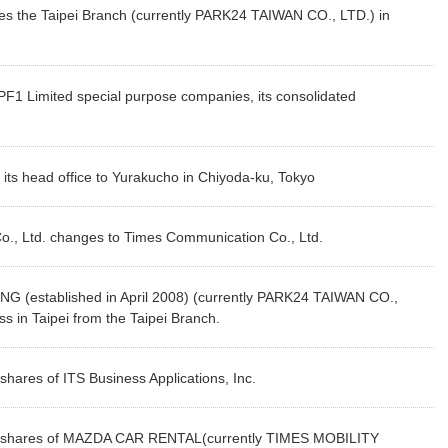
s the Taipei Branch (currently PARK24 TAIWAN CO., LTD.) in
 Limited special purpose companies, its consolidated
ts head office to Yurakucho in Chiyoda-ku, Tokyo
o., Ltd. changes to Times Communication Co., Ltd.
 (established in April 2008) (currently PARK24 TAIWAN CO.,
s in Taipei from the Taipei Branch.
ares of ITS Business Applications, Inc.
 shares of MAZDA CAR RENTAL(currently TIMES MOBILITY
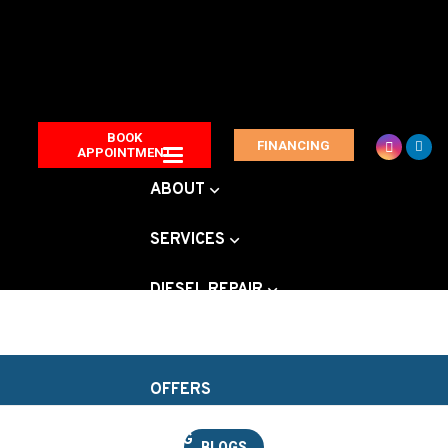
BOOK
FINANCING
APPOINTMENT
ABOUT
SERVICES
DIESEL REPAIR
VEHICLE BRANDS
OFFERS
BLOG
BLOGS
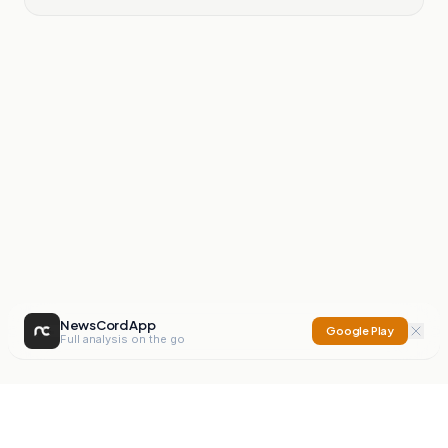
NewsCord App
Google Play
Full analysis on the go
NewsCord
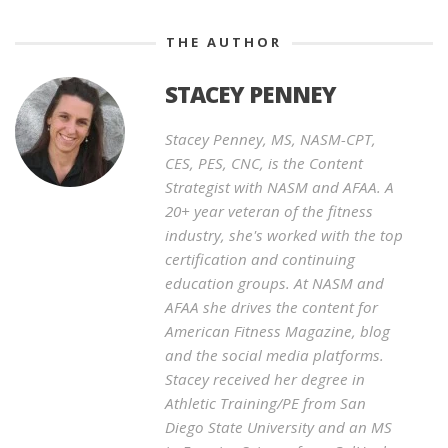
THE AUTHOR
STACEY PENNEY
Stacey Penney, MS, NASM-CPT,
CES, PES, CNC, is the Content
Strategist with NASM and AFAA. A
20+ year veteran of the fitness
industry, she's worked with the top
certification and continuing
education groups. At NASM and
AFAA she drives the content for
American Fitness Magazine, blog
and the social media platforms.
Stacey received her degree in
Athletic Training/PE from San
Diego State University and an MS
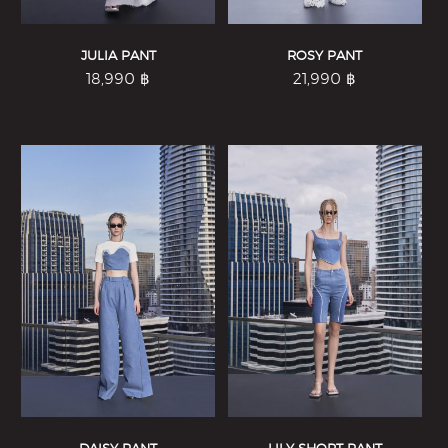
JULIA PANT
ROSY PANT
18,990
฿
21,990
฿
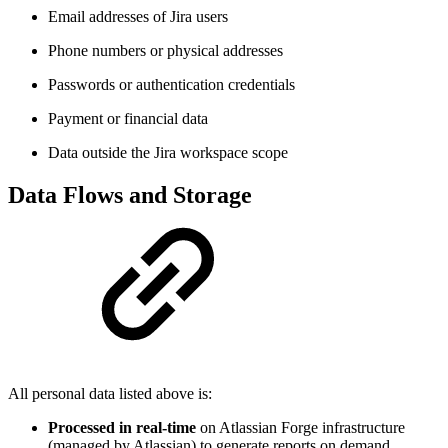
Email addresses of Jira users
Phone numbers or physical addresses
Passwords or authentication credentials
Payment or financial data
Data outside the Jira workspace scope
Data Flows and Storage
All personal data listed above is:
Processed in real-time
on Atlassian Forge infrastructure
(managed by Atlassian) to generate reports on demand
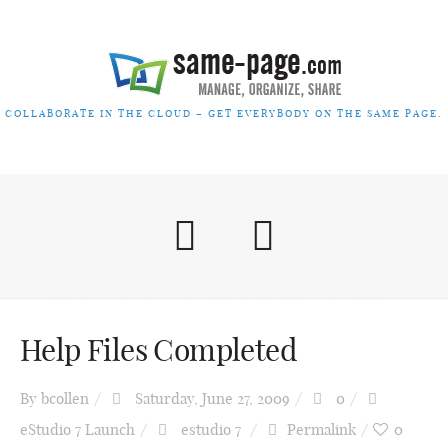
COLLABORATE IN THE CLOUD – GET EVERYBODY ON THE SAME PAGE.
Help Files Completed
By
bcollen
Saturday, June 27, 2009
0
eStudio 7 Launch
estudio 7
Permalink
0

○ ○ ○ ○ ○ ○ ○

> Problem description
Given the data above, which lines hold the string "currently"? Return them.

> Completed task
s the Taipei Branch (currently PARK24 TAIWAN CO., LTD.) in
 (established in April 2008) (currently PARK24 TAIWAN CO.,
 shares of MAZDA CAR RENTAL(currently TIMES MOBILITY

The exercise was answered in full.